Capture and render real time illumination
Real time global illumination is resource consuming in graphics. It requires identifying illumination sources in the scene, evaluating their direct and indirect contribution in the scene, keeping track of the sources and their distribution and calculating their effect on the objects at real time. All these step are computationally intensive. People have still demonstrated beautiful and realistic scenes with global illumination. One of the techniques used is called light maps. It requires us to calculate contribution of each light source in different part of the scene, similar to what we do in Radiosity. Another way is to find dominant illumination using Spherical Harmonics or Irradiance maps. There are other methods called Voxel Cone Raytracing and Irradiance Volumes to represent global illumination. In all these methods, we know our scenes very well. We know lights and their position in the scene and we can apply one of the techniques to find illumination distribution in the scene. In our case, we do not know about the user's environment. In such a case, I decided to start with an environment map.
An environment map is a representation of a particular environment with the help of set of pictures of that environment. There are different ways in which environment mapping can be done. I used cube maps to generate environment maps. I took 6 images in positive and negative x,y and z directions in the real environment and built a cube map out of it. I rendered a scene with this cube map and placed an object to see its effect. Constructing the real time environment map did add a realistic feeling to my rendering as well. The maps could pretty well mimic the environment I was standing in and these effects were also reflected on the object in the scene.

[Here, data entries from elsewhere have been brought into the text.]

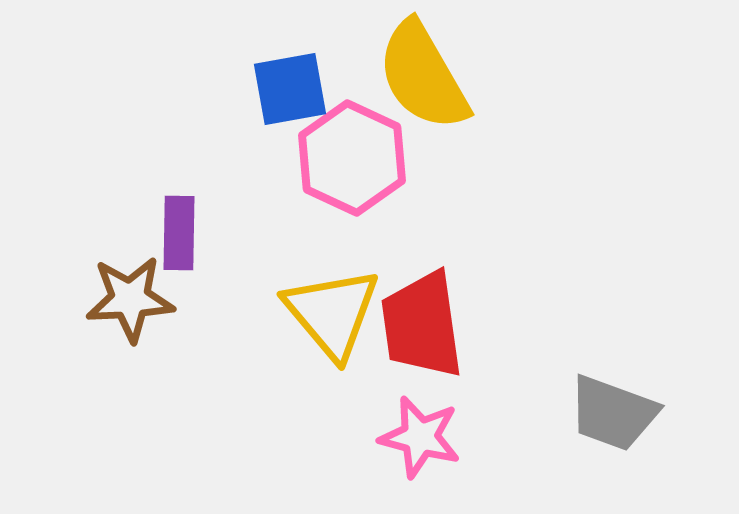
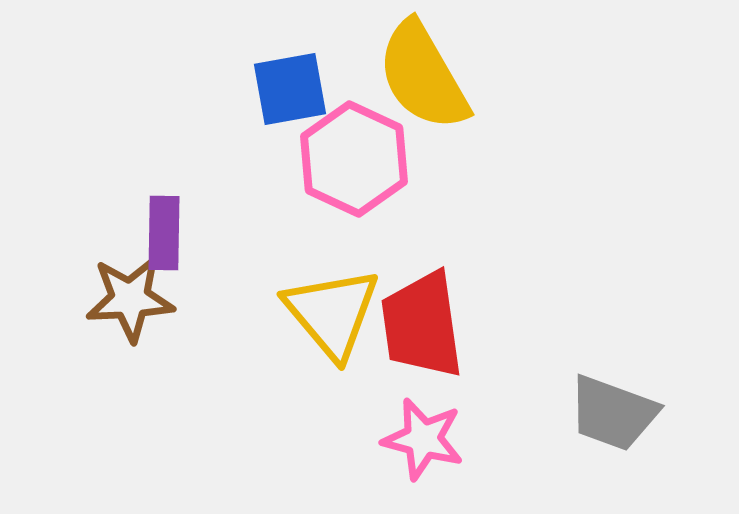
pink hexagon: moved 2 px right, 1 px down
purple rectangle: moved 15 px left
pink star: moved 3 px right, 2 px down
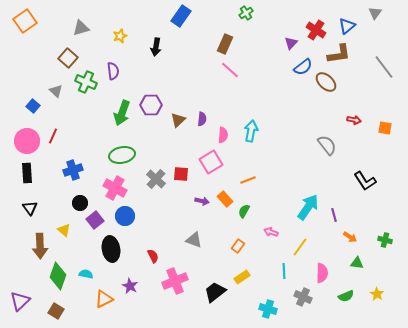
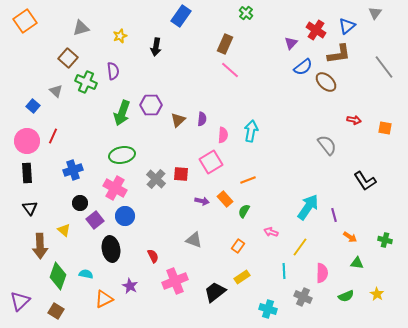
green cross at (246, 13): rotated 16 degrees counterclockwise
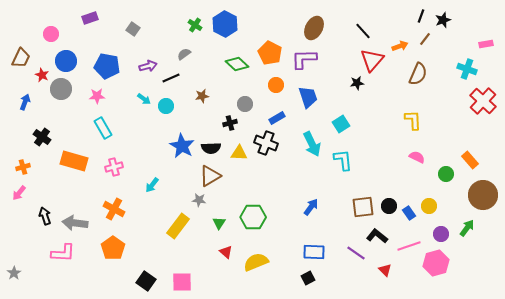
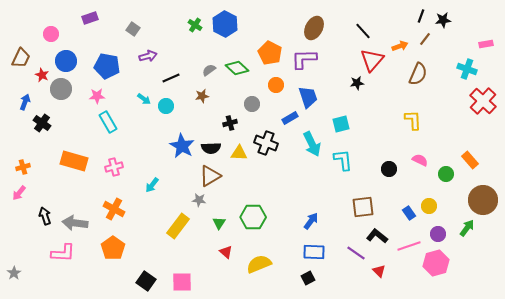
black star at (443, 20): rotated 14 degrees clockwise
gray semicircle at (184, 54): moved 25 px right, 16 px down
green diamond at (237, 64): moved 4 px down
purple arrow at (148, 66): moved 10 px up
gray circle at (245, 104): moved 7 px right
blue rectangle at (277, 118): moved 13 px right
cyan square at (341, 124): rotated 18 degrees clockwise
cyan rectangle at (103, 128): moved 5 px right, 6 px up
black cross at (42, 137): moved 14 px up
pink semicircle at (417, 157): moved 3 px right, 3 px down
brown circle at (483, 195): moved 5 px down
black circle at (389, 206): moved 37 px up
blue arrow at (311, 207): moved 14 px down
purple circle at (441, 234): moved 3 px left
yellow semicircle at (256, 262): moved 3 px right, 2 px down
red triangle at (385, 270): moved 6 px left, 1 px down
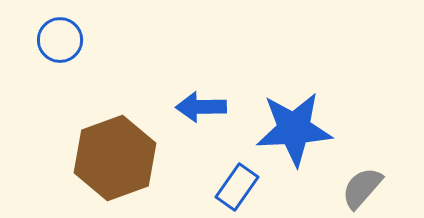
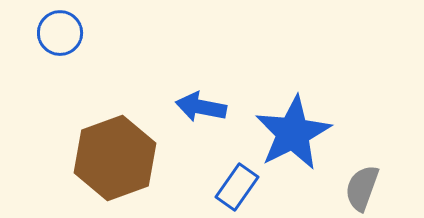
blue circle: moved 7 px up
blue arrow: rotated 12 degrees clockwise
blue star: moved 1 px left, 4 px down; rotated 24 degrees counterclockwise
gray semicircle: rotated 21 degrees counterclockwise
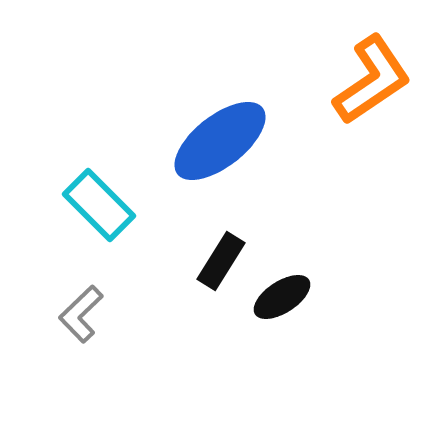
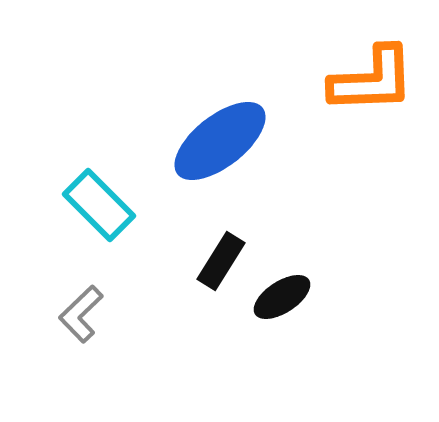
orange L-shape: rotated 32 degrees clockwise
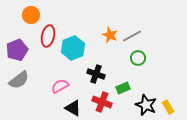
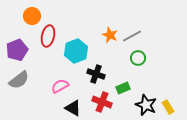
orange circle: moved 1 px right, 1 px down
cyan hexagon: moved 3 px right, 3 px down
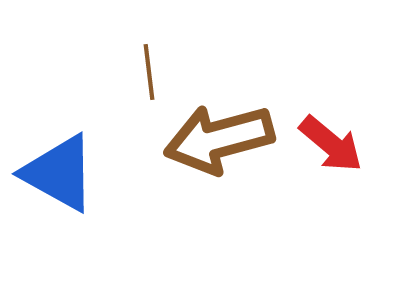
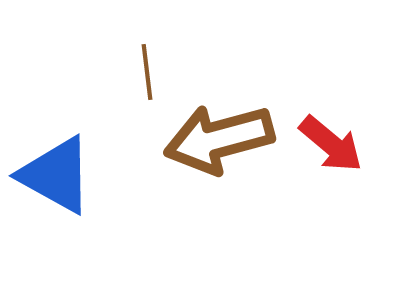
brown line: moved 2 px left
blue triangle: moved 3 px left, 2 px down
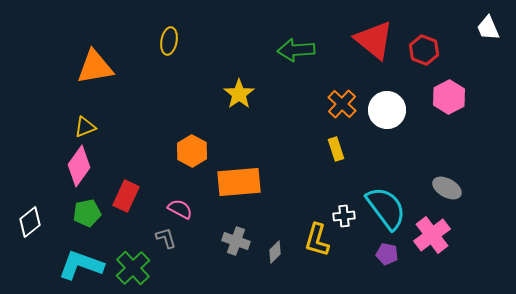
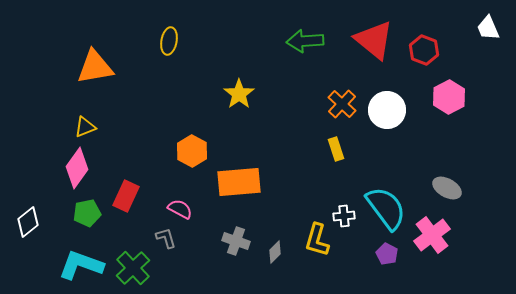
green arrow: moved 9 px right, 9 px up
pink diamond: moved 2 px left, 2 px down
white diamond: moved 2 px left
purple pentagon: rotated 15 degrees clockwise
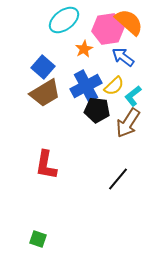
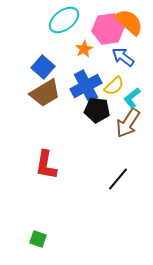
cyan L-shape: moved 1 px left, 2 px down
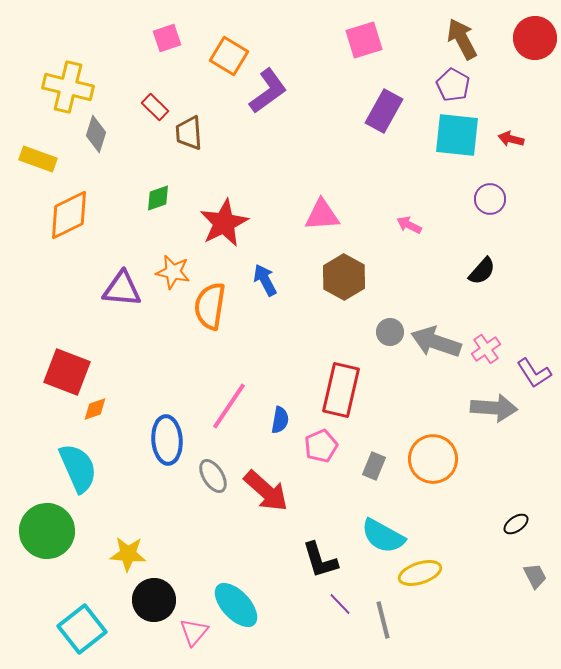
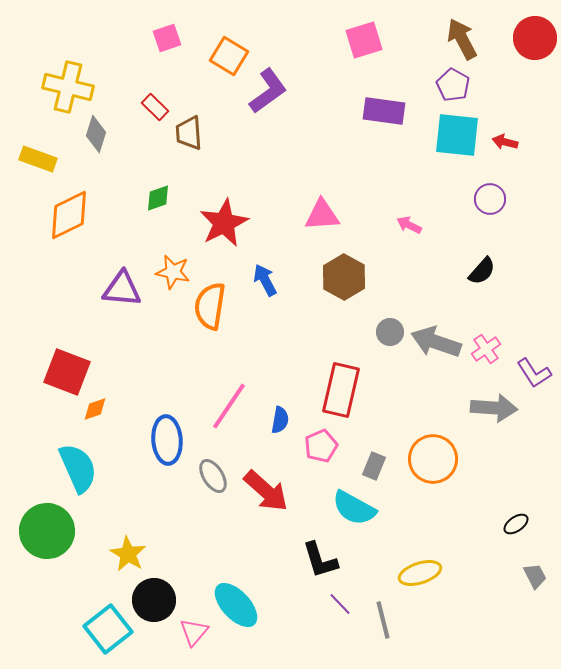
purple rectangle at (384, 111): rotated 69 degrees clockwise
red arrow at (511, 139): moved 6 px left, 3 px down
cyan semicircle at (383, 536): moved 29 px left, 28 px up
yellow star at (128, 554): rotated 27 degrees clockwise
cyan square at (82, 629): moved 26 px right
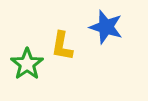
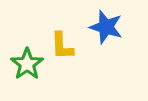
yellow L-shape: rotated 12 degrees counterclockwise
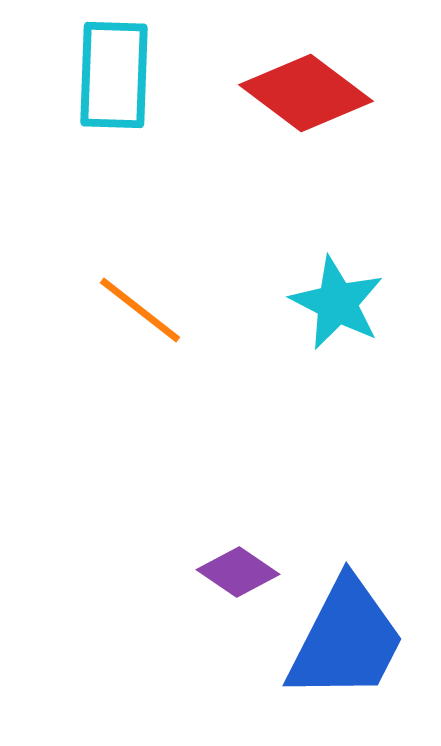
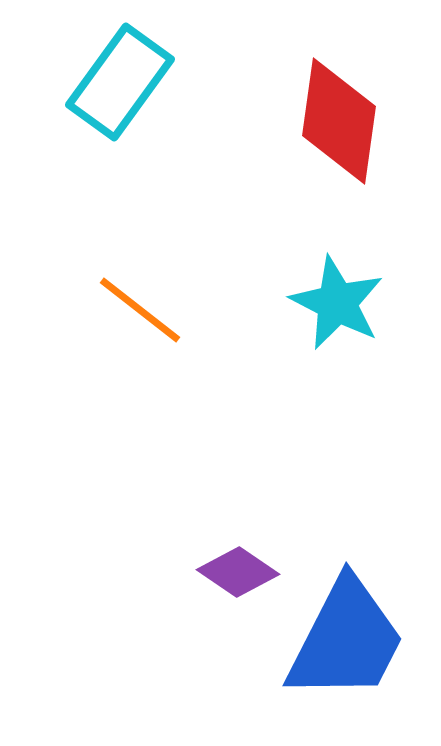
cyan rectangle: moved 6 px right, 7 px down; rotated 34 degrees clockwise
red diamond: moved 33 px right, 28 px down; rotated 61 degrees clockwise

Having duplicated the user's environment in the rendered scene, the appearance of the object was still due to the static environment. I still had to figure out how to detect and represent dynamic illumination components of the scene. I decided to use my front camera to monitor the scene at real time. Then, I compared each pixel in the frame and in previous frame to find a new (if any) dominant illumination source in the scene. I used light probes to add virtual light in the scene according to the detected illumination source. I track these pixels at real time and simulate the illumination in the virtual scene according to the location and intensity of the detected light in the real scene. I applied these techniques to mimic appearance of a copper plate according to illumination conditions in my room. I have demonstrated the effect of real time environment map and dynamic addition and removal of light in the scene.